Sport utility vehicles and crossovers have eclipsed the four-door sedan to become the most popular style of vehicle sold in the United States.
IHS Automotive said Wednesday that 36.5 percent of cars registered through May were SUVs. Sedans made up 35.4 percent of the market, the research firm said.
Though the market share difference isn’t great, it is striking because sedans have long been the prevailing people-mover on American highways. IHS said this is the first time the sedan has been unseated as the top-seller.
The changeover has been aided by a number of small crossovers either launched or significantly improved over the last several years. In particular, IHS pointed to the recently redesigned Nissan Rouge, Subaru Forester, and the new Jeep Cherokee. The Cherokee is built in Toledo.
There have also been new large sport-utilities launched recently, such as the GMC Yukon and Chevrolet Tahoe, though most of the gains are coming on the smaller side.
“The crossovers have driven the growth” said Tom Libby, an industry analyst at IHS. “The appeal of that concept is really the combination of the best of cars and the best of trucks in one vehicle.”
Crossovers are somewhat broadly defined, but usually mean a vehicle built on a car platform that retains truck-based SUV attributes. Generally they give drivers a higher seating position with better visibility, more ground clearance, and often offer all-wheel drive capability without sacrificing ride quality or fuel economy — something their truck-based cousins can’t compete with.
And quite simply, carmakers are getting better at building them.
“All the manufacturers are now getting on board, and they’re coming out with more competitive products,” Mr. Libby said.
Jeep has been one of the biggest beneficiaries of the trend, with U.S. sales up 45 percent through June.
Sport utility vehicles and crossovers made up about 36 percent of the local market through May, according to figures from the Toledo Auto Dealers Association. That’s up from 31 percent of the market in 2013.

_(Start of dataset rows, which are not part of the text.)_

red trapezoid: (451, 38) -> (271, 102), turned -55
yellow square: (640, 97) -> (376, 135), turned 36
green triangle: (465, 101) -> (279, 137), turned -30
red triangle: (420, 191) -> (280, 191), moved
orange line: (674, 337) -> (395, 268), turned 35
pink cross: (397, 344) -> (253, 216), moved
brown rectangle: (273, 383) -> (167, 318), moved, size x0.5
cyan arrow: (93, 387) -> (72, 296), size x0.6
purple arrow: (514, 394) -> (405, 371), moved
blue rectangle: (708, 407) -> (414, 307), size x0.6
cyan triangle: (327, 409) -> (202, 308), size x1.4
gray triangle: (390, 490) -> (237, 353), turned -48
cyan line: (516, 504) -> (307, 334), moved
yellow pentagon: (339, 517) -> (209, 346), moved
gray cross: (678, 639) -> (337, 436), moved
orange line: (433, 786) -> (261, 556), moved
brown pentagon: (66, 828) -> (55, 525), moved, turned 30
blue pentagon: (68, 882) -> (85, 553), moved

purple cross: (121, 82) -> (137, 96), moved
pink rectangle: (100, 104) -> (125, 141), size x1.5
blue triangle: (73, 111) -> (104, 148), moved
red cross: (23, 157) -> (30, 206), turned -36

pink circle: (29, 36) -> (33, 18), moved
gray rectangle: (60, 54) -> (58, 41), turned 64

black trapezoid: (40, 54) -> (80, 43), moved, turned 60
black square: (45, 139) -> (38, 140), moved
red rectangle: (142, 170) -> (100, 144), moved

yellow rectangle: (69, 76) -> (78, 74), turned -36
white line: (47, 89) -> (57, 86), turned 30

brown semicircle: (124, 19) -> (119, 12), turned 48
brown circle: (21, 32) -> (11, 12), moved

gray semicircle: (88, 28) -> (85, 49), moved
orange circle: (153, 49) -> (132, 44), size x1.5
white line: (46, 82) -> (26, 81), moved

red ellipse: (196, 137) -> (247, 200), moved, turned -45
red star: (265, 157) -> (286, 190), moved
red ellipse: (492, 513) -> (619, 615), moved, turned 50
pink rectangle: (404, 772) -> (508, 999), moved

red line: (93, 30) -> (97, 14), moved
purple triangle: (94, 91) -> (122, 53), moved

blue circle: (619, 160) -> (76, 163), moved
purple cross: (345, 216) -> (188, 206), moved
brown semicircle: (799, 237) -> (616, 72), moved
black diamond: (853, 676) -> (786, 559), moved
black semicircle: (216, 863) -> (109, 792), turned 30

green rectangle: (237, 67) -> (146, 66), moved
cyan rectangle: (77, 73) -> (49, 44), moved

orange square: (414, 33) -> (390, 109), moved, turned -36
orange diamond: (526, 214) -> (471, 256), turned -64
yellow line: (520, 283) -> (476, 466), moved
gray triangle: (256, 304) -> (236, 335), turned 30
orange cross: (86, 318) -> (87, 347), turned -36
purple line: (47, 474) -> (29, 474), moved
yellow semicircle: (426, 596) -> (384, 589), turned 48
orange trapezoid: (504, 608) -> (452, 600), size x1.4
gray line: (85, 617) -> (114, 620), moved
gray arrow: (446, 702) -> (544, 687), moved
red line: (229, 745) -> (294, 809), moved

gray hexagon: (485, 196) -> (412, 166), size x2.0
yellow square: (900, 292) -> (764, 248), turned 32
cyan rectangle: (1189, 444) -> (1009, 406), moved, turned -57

Analysts figure the trend toward more buyers choosing crossovers will continue, at least in the near term.
IHS provided more than four years of data, which show SUV’s market share growing by more than 16 percent from 2009. Every other major segment within the market shrunk over that period.
As nearly all non-luxury brands have compact crossovers covered, they are racing to go even smaller. Late this year or early next year, Chevrolet will start selling its Trax subcompact SUV. Jeep will roll out its Renegade, and Honda will launch its HR-V.